## WHAT YOU NEED TO DO
Single out the lines of the material that contain "lipsa" and copy them.

## TASK INPUTS
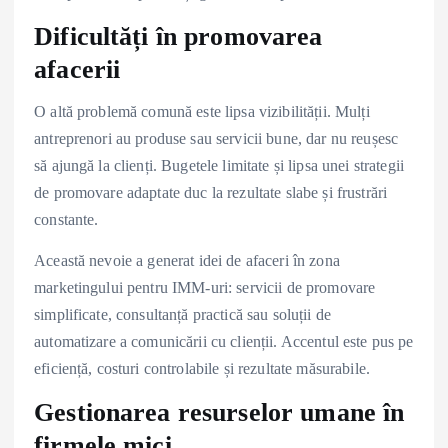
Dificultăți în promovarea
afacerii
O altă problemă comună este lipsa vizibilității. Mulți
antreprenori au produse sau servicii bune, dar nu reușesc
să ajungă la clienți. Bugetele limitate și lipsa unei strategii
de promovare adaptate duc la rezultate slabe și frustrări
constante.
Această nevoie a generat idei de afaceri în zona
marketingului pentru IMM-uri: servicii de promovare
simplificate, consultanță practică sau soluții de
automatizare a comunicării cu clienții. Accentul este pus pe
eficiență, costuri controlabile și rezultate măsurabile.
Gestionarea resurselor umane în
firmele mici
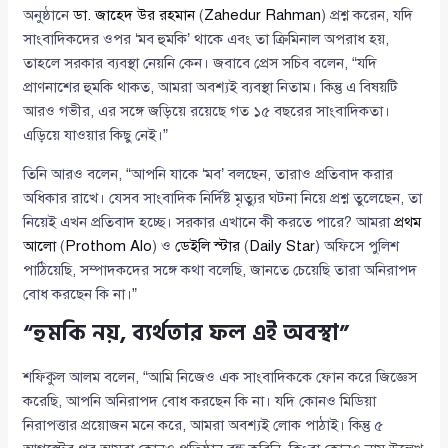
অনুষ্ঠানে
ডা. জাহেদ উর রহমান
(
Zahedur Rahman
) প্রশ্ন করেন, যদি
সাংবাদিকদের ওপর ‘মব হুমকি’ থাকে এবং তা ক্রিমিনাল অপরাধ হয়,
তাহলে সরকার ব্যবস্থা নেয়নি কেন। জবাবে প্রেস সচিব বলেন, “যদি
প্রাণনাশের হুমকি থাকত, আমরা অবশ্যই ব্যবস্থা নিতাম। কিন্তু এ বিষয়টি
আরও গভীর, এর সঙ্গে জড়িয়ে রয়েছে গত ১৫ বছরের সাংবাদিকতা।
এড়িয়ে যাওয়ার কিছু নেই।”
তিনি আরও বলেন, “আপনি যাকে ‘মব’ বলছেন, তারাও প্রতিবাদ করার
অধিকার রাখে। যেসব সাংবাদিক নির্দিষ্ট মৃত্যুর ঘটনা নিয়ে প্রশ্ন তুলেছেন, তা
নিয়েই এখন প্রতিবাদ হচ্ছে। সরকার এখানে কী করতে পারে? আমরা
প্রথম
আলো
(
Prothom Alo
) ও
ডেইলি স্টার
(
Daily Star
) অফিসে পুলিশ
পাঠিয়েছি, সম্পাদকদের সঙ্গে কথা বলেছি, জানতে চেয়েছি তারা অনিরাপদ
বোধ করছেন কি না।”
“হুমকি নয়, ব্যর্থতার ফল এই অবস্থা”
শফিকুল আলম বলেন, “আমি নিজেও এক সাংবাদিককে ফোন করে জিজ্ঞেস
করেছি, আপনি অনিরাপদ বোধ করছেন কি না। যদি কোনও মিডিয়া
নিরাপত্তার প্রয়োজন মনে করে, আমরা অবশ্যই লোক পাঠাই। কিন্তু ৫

* * *

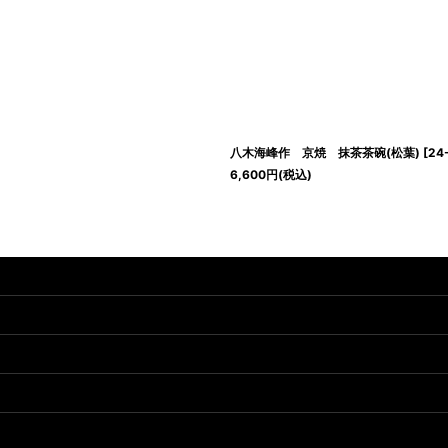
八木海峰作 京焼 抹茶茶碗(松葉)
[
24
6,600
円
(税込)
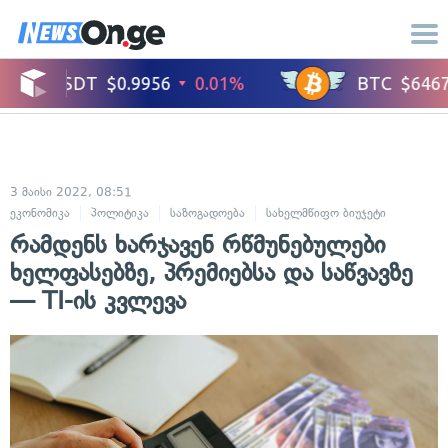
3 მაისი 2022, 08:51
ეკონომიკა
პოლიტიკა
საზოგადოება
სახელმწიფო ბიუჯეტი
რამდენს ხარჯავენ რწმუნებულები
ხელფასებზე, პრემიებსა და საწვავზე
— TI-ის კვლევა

...

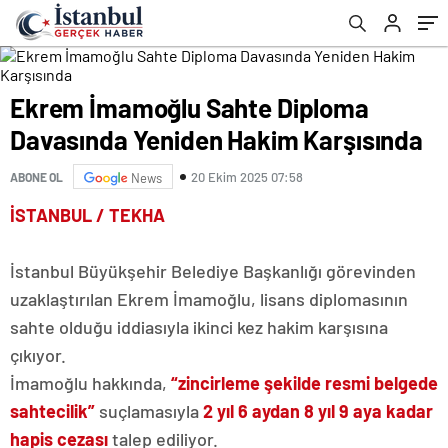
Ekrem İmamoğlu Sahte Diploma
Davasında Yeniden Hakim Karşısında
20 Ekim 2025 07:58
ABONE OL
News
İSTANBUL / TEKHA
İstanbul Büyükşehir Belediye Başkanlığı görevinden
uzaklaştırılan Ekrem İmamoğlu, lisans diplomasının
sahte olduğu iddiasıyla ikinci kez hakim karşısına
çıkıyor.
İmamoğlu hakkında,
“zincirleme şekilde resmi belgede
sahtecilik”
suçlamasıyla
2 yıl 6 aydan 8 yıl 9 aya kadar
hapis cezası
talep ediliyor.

## RESPONSE TO THE EXERCISE
O altă problemă comună este lipsa vizibilității. Mulți
să ajungă la clienți. Bugetele limitate și lipsa unei strategii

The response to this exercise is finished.